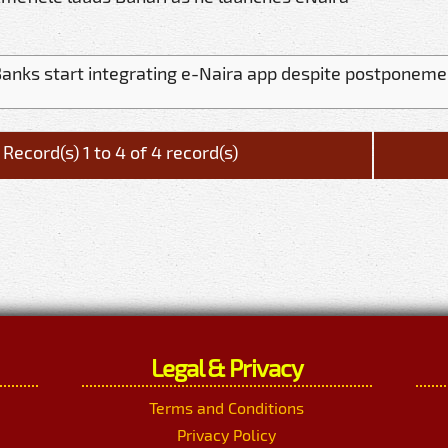
anks start integrating e-Naira app despite postponeme
Record(s) 1 to 4 of 4 record(s)
Legal & Privacy
Terms and Conditions
Privacy Policy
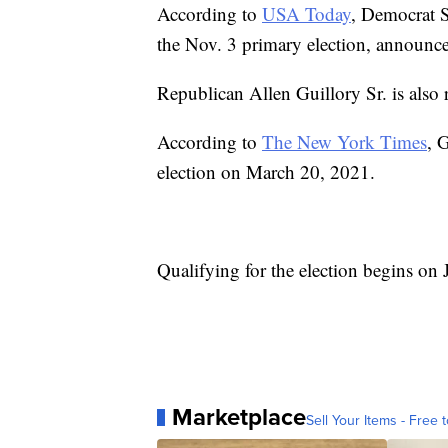
According to
USA Today
, Democrat S
the Nov. 3 primary election, announce
Republican Allen Guillory Sr. is als
According to
The New York Times
, 
election on March 20, 2021.
Qualifying for the election begins on
Marketplace
Sell Your Items - Free t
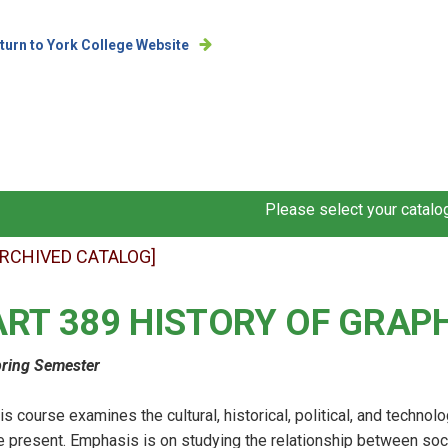
turn to York College Website
Please select your catalog
ARCHIVED CATALOG]
ART 389 HISTORY OF GRAP
ring Semester
is course examines the cultural, historical, political, and technol
e present. Emphasis is on studying the relationship between so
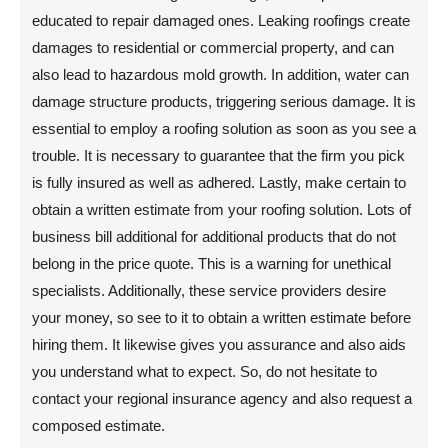
educated to repair damaged ones. Leaking roofings create
damages to residential or commercial property, and can
also lead to hazardous mold growth. In addition, water can
damage structure products, triggering serious damage. It is
essential to employ a roofing solution as soon as you see a
trouble. It is necessary to guarantee that the firm you pick
is fully insured as well as adhered. Lastly, make certain to
obtain a written estimate from your roofing solution. Lots of
business bill additional for additional products that do not
belong in the price quote. This is a warning for unethical
specialists. Additionally, these service providers desire
your money, so see to it to obtain a written estimate before
hiring them. It likewise gives you assurance and also aids
you understand what to expect. So, do not hesitate to
contact your regional insurance agency and also request a
composed estimate.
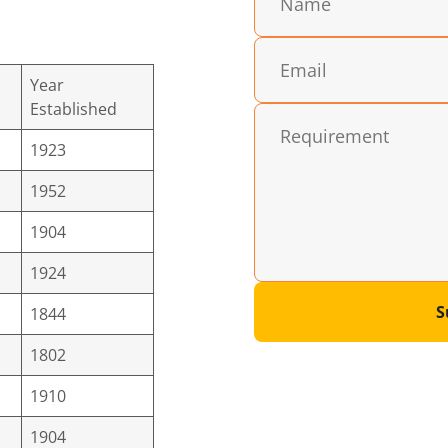
Year
Established
1923
1952
1904
1924
S
1844
1802
1910
1904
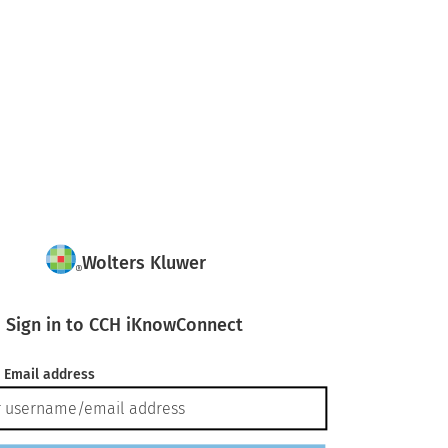
Wolters Kluwer
Sign in to CCH iKnowConnect
 Email address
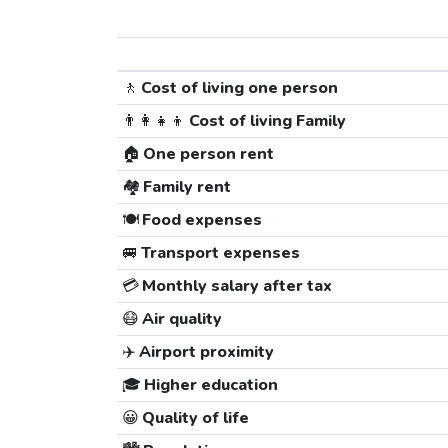
🚶
Cost of living one person
👨‍👩‍👧‍👦
Cost of living Family
🏠
One person rent
🏘️
Family rent
🍽️
Food expenses
🚐
Transport expenses
💳
Monthly salary after tax
😷
Air quality
✈️
Airport proximity
🎓
Higher education
😀
Quality of life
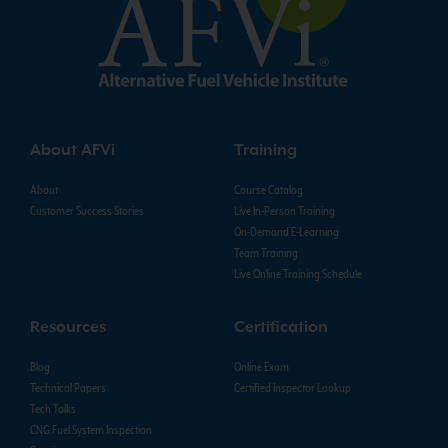
About AFVi
Training
About
Course Catalog
Customer Success Stories
Live In-Person Training
On-Demand E-Learning
Team Training
Live Online Training Schedule
Resources
Certification
Blog
Online Exam
Technical Papers
Certified Inspector Lookup
Tech Talks
CNG Fuel System Inspection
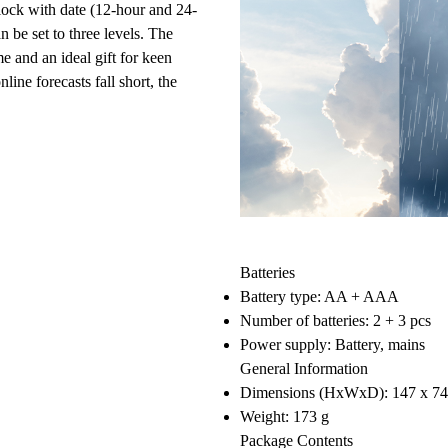
lock with date
(12-hour and 24-
n be set to three levels. The
me and an ideal gift for keen
ine forecasts fall short, the
Batteries
Battery type: AA + AAA
Number of batteries: 2 + 3 pcs
Power supply: Battery, mains
General Information
Dimensions (HxWxD): 147 x 7
Weight: 173 g
Package Contents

**WHAT YOU WILL DO:** Using only the data above, copy out the lines that include the word "York".

**REPLY:**
The New York Times
turn to York College Website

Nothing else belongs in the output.